New Combine Binaries Experience

2016-12-21
Ken Puls
Categories: Excel, Power BI, Power Query

One of the updates in the latest Excel 2016 Insider preview build is a new Combine Binaries experience for Power Query. This is both good and bad, and in this post we'll take a detailed look at both sides before it hits you in your Excel implementation. (With this new feature in the O365 Fast Insider preview and with it already existing in Power BI Desktop's November update I'd expect to see this show up in the January Power Query update for Excel 2010/2013.)

A Little History Lesson

Before we start, let's get everyone on the same page. If you didn't know this, the Combine Binaries feature is one of the coolest things in Power Query or Power BI desktop, as it let you do a one click consolidation of "flat" files (txt, csv and the like).

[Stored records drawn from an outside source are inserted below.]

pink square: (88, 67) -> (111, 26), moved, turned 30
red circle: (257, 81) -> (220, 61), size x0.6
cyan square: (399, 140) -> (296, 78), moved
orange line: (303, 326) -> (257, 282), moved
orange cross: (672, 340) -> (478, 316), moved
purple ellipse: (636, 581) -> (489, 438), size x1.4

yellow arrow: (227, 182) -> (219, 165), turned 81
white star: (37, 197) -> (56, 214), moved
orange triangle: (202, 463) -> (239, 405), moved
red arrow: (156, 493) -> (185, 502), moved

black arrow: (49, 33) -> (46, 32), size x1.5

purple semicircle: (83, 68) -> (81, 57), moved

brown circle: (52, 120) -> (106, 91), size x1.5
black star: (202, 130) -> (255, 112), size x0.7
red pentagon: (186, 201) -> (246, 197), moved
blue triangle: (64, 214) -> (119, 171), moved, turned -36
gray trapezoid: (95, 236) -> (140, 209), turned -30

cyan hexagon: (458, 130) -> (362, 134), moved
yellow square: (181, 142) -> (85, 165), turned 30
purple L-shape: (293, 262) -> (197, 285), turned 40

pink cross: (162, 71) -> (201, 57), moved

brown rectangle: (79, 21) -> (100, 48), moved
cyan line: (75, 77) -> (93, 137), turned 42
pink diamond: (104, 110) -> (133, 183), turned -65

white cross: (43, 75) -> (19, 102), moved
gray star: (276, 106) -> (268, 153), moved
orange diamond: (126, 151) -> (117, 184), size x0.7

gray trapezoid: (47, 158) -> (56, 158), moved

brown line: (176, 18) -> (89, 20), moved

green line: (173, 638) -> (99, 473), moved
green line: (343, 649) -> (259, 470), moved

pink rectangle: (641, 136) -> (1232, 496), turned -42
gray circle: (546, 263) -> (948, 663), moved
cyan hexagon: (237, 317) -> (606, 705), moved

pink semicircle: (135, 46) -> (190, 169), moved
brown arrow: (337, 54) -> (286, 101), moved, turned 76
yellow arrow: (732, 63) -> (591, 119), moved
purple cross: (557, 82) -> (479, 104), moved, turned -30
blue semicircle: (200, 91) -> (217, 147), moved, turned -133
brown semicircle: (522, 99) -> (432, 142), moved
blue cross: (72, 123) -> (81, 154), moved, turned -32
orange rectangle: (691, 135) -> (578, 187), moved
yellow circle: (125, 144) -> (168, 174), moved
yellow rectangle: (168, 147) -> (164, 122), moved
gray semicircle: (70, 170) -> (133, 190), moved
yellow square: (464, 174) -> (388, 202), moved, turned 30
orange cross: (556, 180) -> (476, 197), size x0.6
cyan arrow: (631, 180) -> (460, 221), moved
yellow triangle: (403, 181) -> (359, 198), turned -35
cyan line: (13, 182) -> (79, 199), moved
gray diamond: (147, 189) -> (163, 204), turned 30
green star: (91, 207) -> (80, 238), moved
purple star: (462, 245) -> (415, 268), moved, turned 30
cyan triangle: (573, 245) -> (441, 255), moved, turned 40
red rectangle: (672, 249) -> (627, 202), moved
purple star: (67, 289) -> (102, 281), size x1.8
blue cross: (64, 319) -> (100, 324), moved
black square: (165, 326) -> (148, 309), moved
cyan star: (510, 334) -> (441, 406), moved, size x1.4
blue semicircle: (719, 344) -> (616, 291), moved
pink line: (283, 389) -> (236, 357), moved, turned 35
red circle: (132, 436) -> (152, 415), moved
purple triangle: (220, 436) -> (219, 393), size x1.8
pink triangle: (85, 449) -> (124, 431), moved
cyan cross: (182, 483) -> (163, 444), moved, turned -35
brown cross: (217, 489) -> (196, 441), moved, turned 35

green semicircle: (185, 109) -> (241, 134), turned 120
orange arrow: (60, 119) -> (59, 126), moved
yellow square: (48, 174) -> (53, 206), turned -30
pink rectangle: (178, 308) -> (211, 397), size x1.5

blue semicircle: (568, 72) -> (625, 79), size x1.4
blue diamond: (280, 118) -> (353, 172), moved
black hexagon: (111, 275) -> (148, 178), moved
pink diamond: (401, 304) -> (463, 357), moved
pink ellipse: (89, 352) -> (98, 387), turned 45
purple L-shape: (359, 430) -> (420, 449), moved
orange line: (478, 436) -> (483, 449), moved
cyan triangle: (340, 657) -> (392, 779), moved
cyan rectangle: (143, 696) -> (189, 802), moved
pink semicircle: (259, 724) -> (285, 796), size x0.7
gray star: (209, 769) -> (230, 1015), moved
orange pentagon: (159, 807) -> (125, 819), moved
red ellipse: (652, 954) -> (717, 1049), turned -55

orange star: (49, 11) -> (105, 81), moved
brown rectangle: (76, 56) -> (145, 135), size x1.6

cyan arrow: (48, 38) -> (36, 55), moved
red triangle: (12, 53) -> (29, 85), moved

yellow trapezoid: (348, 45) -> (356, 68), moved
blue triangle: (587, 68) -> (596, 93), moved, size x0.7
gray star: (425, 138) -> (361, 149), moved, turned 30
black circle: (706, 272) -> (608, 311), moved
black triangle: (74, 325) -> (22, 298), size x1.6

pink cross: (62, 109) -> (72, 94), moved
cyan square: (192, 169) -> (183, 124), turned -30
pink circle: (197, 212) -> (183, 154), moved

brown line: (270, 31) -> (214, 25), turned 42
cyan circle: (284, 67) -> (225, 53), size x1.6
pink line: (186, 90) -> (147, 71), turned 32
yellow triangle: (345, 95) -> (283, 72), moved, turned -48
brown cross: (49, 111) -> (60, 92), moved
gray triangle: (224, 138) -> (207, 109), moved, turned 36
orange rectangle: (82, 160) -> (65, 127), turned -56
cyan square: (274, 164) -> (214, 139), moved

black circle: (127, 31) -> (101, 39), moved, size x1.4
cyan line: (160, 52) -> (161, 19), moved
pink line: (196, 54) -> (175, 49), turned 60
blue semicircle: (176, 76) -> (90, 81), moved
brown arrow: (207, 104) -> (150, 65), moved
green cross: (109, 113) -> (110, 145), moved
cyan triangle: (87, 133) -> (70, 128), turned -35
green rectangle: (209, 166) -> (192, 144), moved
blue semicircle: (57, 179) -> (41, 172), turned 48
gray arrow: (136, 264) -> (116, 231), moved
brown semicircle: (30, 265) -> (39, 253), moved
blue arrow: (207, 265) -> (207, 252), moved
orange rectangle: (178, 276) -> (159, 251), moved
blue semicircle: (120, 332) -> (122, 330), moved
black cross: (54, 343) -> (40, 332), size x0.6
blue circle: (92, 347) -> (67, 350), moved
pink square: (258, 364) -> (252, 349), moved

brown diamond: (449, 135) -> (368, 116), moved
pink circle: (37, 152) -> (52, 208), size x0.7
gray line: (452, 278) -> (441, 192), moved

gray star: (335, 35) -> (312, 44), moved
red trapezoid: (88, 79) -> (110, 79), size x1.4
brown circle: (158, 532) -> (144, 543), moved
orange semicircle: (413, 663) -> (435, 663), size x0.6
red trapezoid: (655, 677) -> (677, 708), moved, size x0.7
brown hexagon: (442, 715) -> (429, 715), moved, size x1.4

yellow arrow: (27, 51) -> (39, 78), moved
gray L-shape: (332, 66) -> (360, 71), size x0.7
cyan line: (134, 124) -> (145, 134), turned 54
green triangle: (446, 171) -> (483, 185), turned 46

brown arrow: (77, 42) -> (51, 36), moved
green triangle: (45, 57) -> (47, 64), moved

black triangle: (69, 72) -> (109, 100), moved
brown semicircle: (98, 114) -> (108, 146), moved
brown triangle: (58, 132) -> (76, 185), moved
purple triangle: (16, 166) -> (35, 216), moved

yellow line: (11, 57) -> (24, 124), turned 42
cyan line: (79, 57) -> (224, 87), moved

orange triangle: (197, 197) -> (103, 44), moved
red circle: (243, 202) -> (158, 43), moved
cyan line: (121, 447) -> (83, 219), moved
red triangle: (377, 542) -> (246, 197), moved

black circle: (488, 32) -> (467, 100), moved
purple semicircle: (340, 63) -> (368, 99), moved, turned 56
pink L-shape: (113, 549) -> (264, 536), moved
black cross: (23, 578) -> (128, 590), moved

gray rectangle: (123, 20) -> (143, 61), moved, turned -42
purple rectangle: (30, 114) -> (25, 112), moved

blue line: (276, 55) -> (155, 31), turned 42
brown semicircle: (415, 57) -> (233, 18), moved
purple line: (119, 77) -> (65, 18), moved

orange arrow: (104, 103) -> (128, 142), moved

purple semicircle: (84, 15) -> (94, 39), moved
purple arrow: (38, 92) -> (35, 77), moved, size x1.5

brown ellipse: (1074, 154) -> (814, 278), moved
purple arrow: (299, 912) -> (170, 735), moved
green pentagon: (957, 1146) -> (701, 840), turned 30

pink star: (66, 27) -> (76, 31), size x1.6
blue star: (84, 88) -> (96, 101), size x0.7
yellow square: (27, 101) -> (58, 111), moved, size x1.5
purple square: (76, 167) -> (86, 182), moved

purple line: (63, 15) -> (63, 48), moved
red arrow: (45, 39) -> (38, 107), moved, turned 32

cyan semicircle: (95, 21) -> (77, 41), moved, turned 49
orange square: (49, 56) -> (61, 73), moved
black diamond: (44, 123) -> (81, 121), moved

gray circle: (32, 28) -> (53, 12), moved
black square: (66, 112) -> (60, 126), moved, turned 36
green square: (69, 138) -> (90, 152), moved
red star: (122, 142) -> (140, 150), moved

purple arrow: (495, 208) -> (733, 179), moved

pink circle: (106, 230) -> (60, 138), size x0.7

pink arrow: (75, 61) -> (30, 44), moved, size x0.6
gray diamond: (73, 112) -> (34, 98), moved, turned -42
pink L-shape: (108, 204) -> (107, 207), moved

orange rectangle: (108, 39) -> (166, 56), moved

How Combine Binaries (Used to) Work

In order to make this work, set up a new query to get data From File --> From Folder, browse to the folder that contained your files, select it and clear the preview window. At that point all the magic happens when you click the Combine Binaries button at the top of the Content column:

That "one-click" experience would take your source folder and add four steps to your query:

And it puts it all together nicely. So cool, so slick, so easy.

Why did we need a new Combine Binaries experience?

So the first real question here is "Why even modify this experience at all?" As it happens, there were a few issues in the original experience:

You lost the original file name details. If you wanted to keep that, you needed to roll your own custom function.
Headers from each file were not removed, so you'd have to filter those out manually.
It could only work with flat files (csv, txt, etc..) but not more complex files like Excel files.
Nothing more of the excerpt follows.